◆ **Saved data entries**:
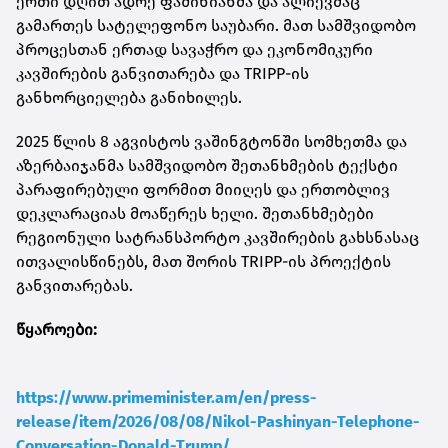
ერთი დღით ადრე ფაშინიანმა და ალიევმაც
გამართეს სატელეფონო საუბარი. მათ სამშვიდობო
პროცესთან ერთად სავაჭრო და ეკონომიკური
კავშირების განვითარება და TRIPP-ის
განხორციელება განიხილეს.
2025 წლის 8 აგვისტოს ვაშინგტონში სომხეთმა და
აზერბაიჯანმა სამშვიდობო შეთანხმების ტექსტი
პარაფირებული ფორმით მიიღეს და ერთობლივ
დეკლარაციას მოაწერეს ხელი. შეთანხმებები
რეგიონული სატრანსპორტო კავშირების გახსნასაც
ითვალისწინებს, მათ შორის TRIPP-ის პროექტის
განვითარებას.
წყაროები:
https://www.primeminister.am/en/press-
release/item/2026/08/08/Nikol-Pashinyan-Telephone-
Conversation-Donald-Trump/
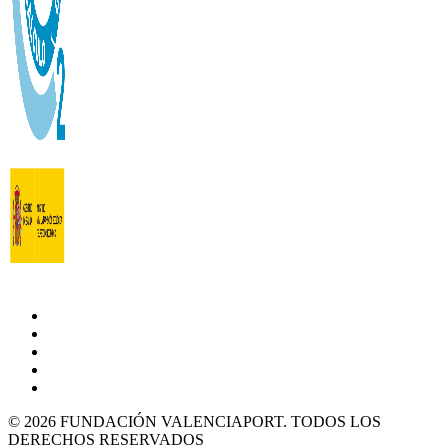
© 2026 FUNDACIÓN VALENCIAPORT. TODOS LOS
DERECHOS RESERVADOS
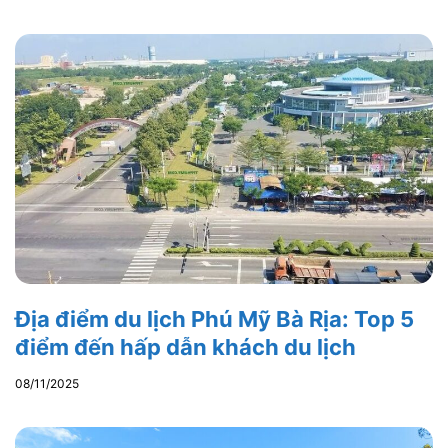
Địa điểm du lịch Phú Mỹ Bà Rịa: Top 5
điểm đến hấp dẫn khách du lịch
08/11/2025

--

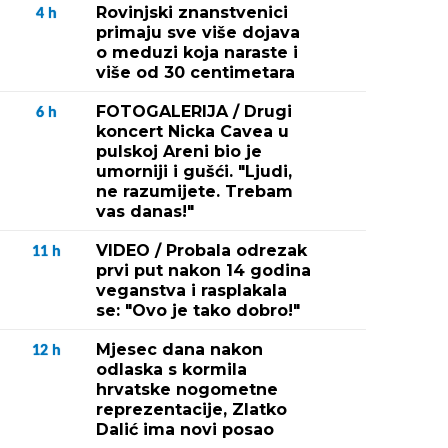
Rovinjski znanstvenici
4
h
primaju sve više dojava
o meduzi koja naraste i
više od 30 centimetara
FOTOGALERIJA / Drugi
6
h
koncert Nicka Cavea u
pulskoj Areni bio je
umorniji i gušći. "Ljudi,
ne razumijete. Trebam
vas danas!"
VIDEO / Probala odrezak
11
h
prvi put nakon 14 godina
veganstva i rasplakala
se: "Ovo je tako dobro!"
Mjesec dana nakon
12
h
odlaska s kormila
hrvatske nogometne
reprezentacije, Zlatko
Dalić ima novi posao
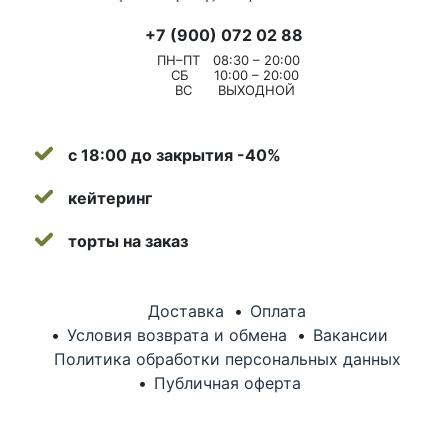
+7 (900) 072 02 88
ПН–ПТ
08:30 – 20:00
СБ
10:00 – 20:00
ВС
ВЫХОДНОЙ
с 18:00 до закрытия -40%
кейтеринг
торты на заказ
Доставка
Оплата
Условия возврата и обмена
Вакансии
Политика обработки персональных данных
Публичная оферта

==

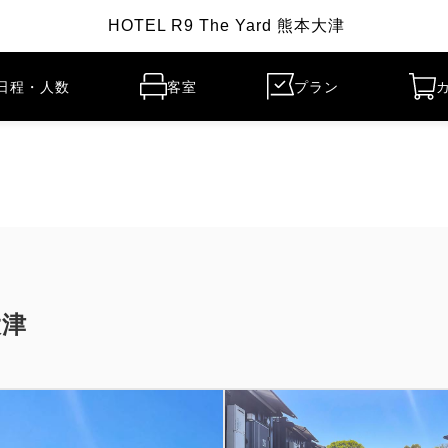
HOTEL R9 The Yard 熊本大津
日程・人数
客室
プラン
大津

◆ **EXERCISE INSTRUCTIONS**: Search the data above for lines holding "კავშირების" and copy each of them.

◆ **ANSWER FOR THIS EXERCISE**:
კავშირების განვითარება და TRIPP-ის
რეგიონული სატრანსპორტო კავშირების გახსნასაც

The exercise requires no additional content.